When I first saw the news that a scripted TV show was being made about the rapper Nicki Minaj, my first thought was that it might be on Cartoon Network. You can envision it, right? The various personalities Minaj has constructed through her music—the unhinged Roman Zolanski, the brash Nicki Lewinsky, the sweet Harajuku Barbie—rendered in zany, anime-inflected colors, like Samurai Jack or The Powerpuff Girls or the “Only” video, with fewer Nazi overtones.
But the show that’s actually being made is a live-action sitcom on ABC Family that “will focus on Minaj’s growing up in Queens in the 1990s with her vibrant immigrant family and the personal and musical evolution that lead to her eventual rise to stardom,” Deadline’s Nellie Andreeva reports. Kate Angelo, who penned the 2014 Cameron Diaz/Jason Segel comedy Sex Tape, will write it; Minaj will executive-produce and act in it.

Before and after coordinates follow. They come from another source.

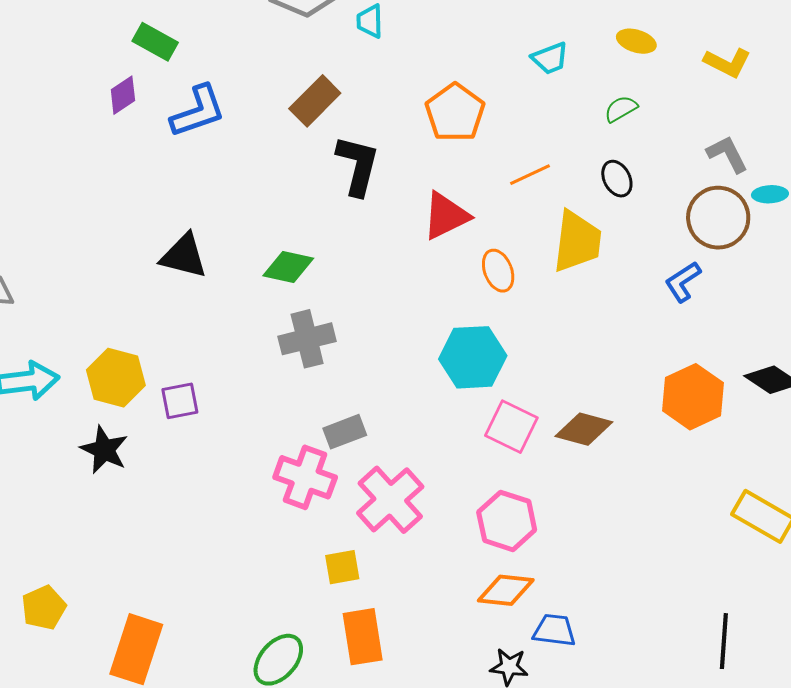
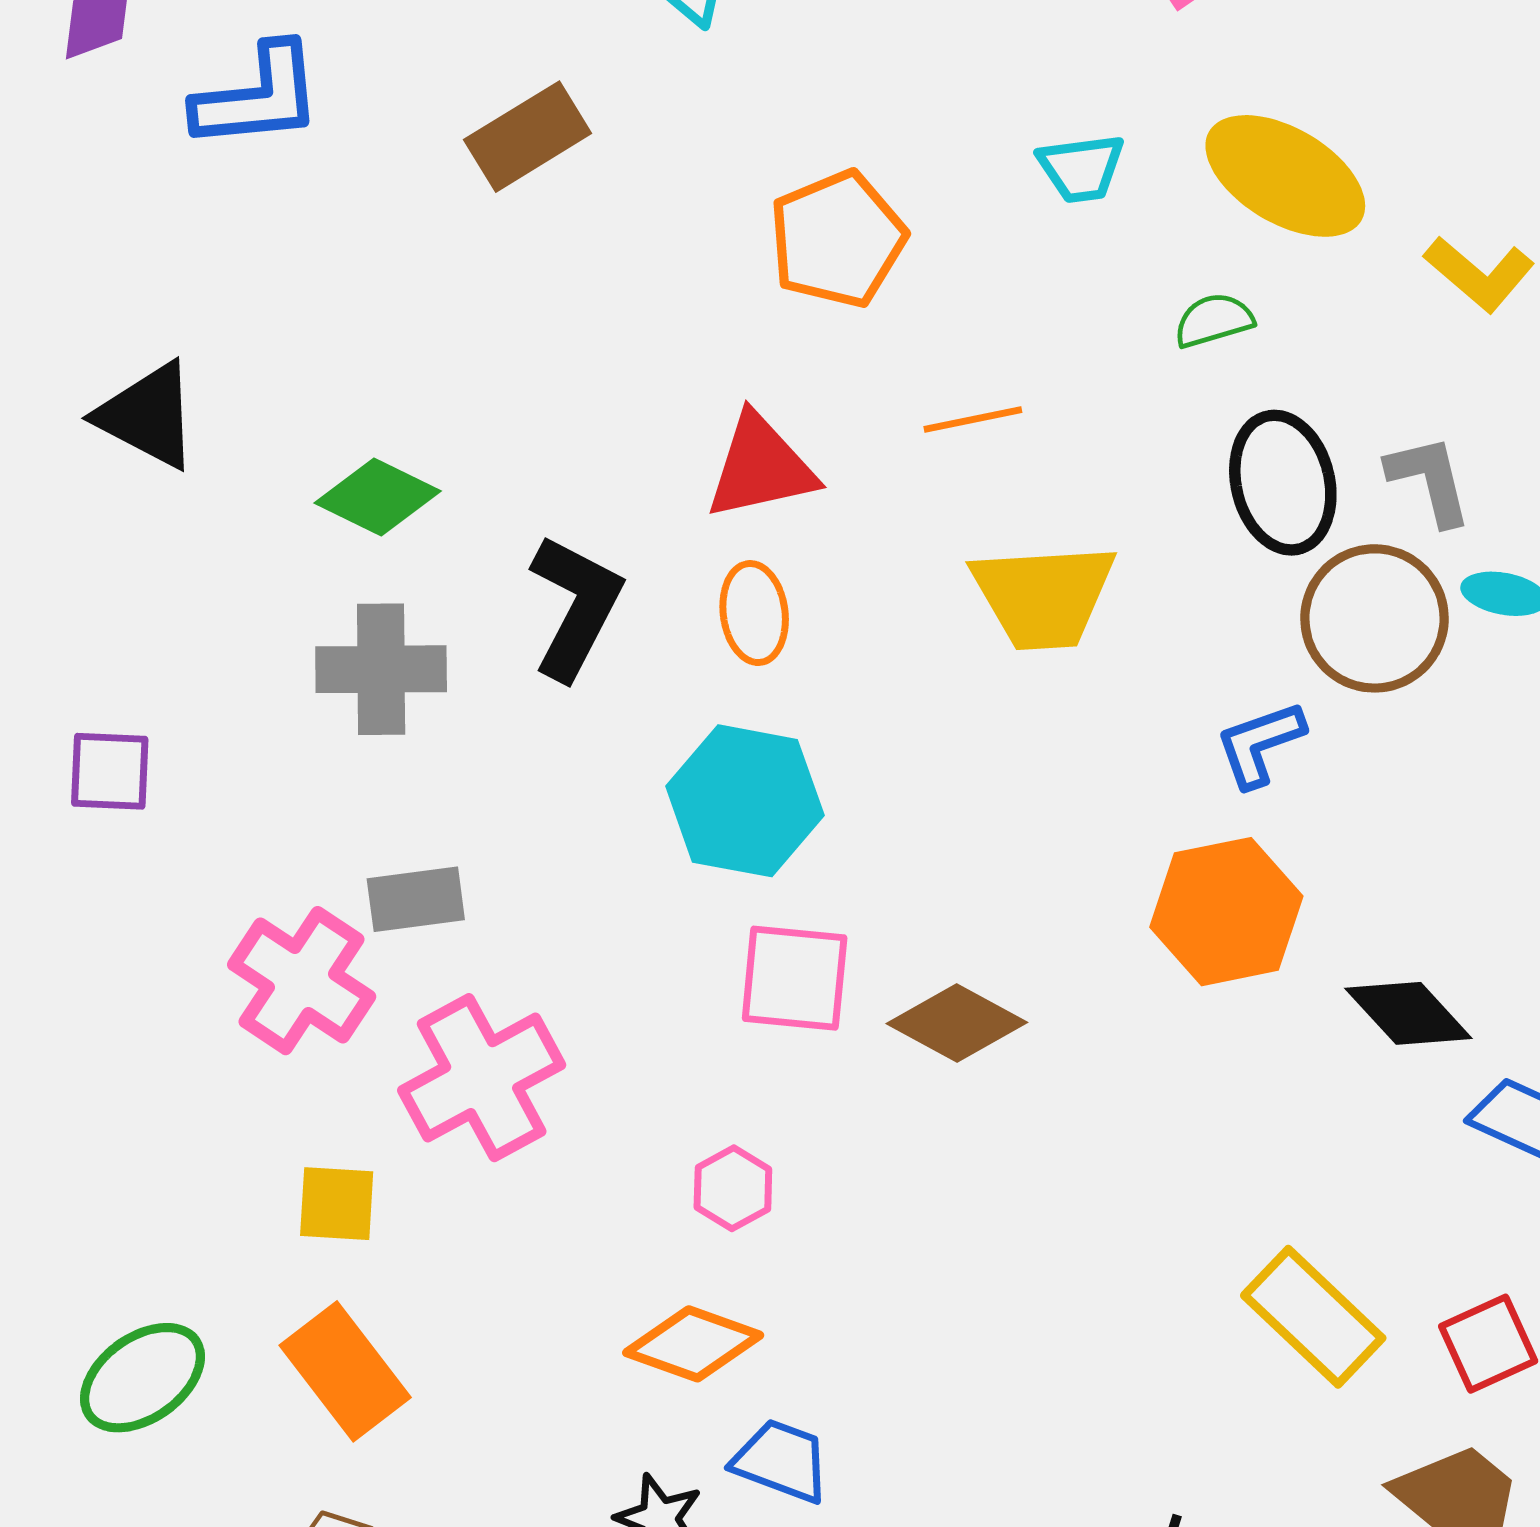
yellow ellipse: (636, 41) -> (1285, 176), size x1.8
black L-shape: (358, 165) -> (575, 607), moved
black ellipse: (617, 179) -> (1283, 483), moved, size x1.6
yellow trapezoid: (577, 241) -> (1043, 596), turned 66
orange ellipse: (498, 271) -> (754, 613), moved
orange hexagon: (693, 397) -> (1226, 912), moved
purple square: (180, 401) -> (110, 771), moved
pink square: (511, 427) -> (795, 978), turned -34
pink hexagon: (507, 521) -> (733, 1188), size x0.6
orange rectangle: (363, 637) -> (345, 1371), turned -42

The show, no doubt, represents another front in Minaj’s efforts as “a business, woman,” sitting alongside holdings in perfume and alcohol that keep her on the Forbes annual list of wealthiest rappers. It’s also a fairly on-brand move for ABC Family, whose other programming—including the warmly reviewed lesbian family drama The Fosters (executive produced by another American Idol judge, Jennifer Lopez) and the wildly popular mystery series Pretty Little Liars—appeals to young people, especially women.